With the advent of crowd funding, investors are now able to invest as little as $1,000 in "institutional quality" real estate investments. Historically, these investments have been walled-off from the greater investment community and offered only to those ultra-wealthy individuals working directly with a Sponsor, Syndicator or Real Estate Private Equity (REPE) firm. While the various crowd funding platforms promise to vet the Sponsors seeking to fund their deals via the marketplace, individual investors should nevertheless conduct their own due diligence before making an investment. Below are a few questions to ask a Sponsor, whether the investment is offered via a crowd funding platform or a traditional Syndicator:
What is the background of the principals Sponsoring the investment?
How long have they been in business?
Have they experienced prior real estate market cycles?
What did they do before starting their current firm?
How much equity is the Sponsor contributing?
Are the Sponsor's interests aligned with the individual investor?
Ideally, the Sponsor is committing no less than 10% of the required equity in the deal.
Does the business plan include a value-add component and, if so, what is the Sponsor's track record in making such improvements?
Value-add can be driven by either 1) physical renovations to the property or 2) through improved management (leasing, cost controls, etc).
If the former, does the Sponsor have the requisite construction experience to undertake large-scale renovations?
If the latter, what sort of team does the Sponsor have in place to oversee property-level operations?

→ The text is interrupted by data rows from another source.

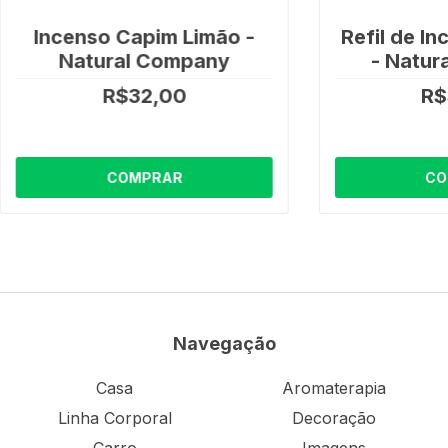
Incenso Capim Limão -
Refil de I
Natural Company
- Natur
R$32,00
R$
COMPRAR
CO
Navegação
Casa
Aromaterapia
Linha Corporal
Decoração
Carro
Imagens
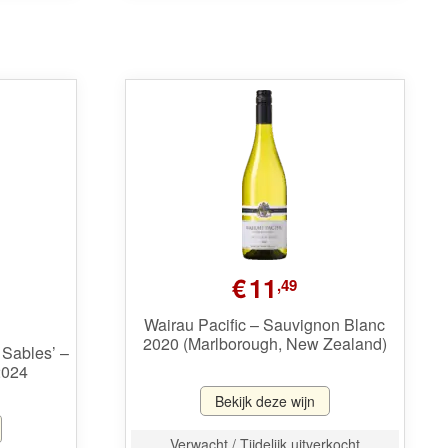
€
11
,49
Wairau Pacific – Sauvignon Blanc
2020 (Marlborough, New Zealand)
 Sables’ –
2024
Bekijk deze wijn
Verwacht / Tijdelijk uitverkocht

What fees is the Sponsor charging?
Management fee, acquisition fee, disposition fee, asset management fee? Is their compensation tied to hitting their projected return hurdles, or are they being compensated just for putting the deal together?

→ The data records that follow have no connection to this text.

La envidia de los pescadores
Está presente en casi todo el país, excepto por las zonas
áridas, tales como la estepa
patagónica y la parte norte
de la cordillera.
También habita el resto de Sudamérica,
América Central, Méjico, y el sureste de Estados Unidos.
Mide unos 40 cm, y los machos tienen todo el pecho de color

What is the depth of the team?
Is the Sponsor a startup that is bootstrapping its way through one of their first "big" investments, or is it a professional operator with a diverse and experienced team of employees supporting all aspects of the deal?
Will the Sponsor self-manage or use a Third Party manager?
The Sponsor should always do what is best for the asset. If they intend to self-manage,
Ask for a referral
My wedding photographer offered referrals, as does my Doctor. Ask to speak with the Sponsor's current/prior investors to understand the level of communication during the ownership period and their overall experiences with that Sponsor. Any hesitation on the Sponsor's part should be met with skepticism.
What does the due diligence process entail?
Various items like a property condition and environmental report are required by a lender when new financing is being issued. However, in the case of recapitalizations, one investor group may simply be replacing an old investor group and these are not needed. Ask to see any and all third party reports.
Is the Sponsor doing a walk-through of the entire community? Are they conducting a lease audit? Are they interviewing the on-site staff prior to acquisition?
What is the Sponsor doing on the front end to avoid any "surprises" post closing?
What are the Sponsor's Core Values?
The manner in which a Sponsor treats its own employees is a good indicator of how it will treat its investors and its tenants.
Does the Sponsor have core values? Does it communicate them with its employees?
Engaged employees will work hard to ensure that your investment is executed to plan, whereas high turnover might put your investment at risk.
Tour the Sponsor's Office
No matter the investment, take a trip to visit the Sponsor. Tour their office and meet their employees.
Investing is real estate is not only about what your investing in, but also who you're investing in.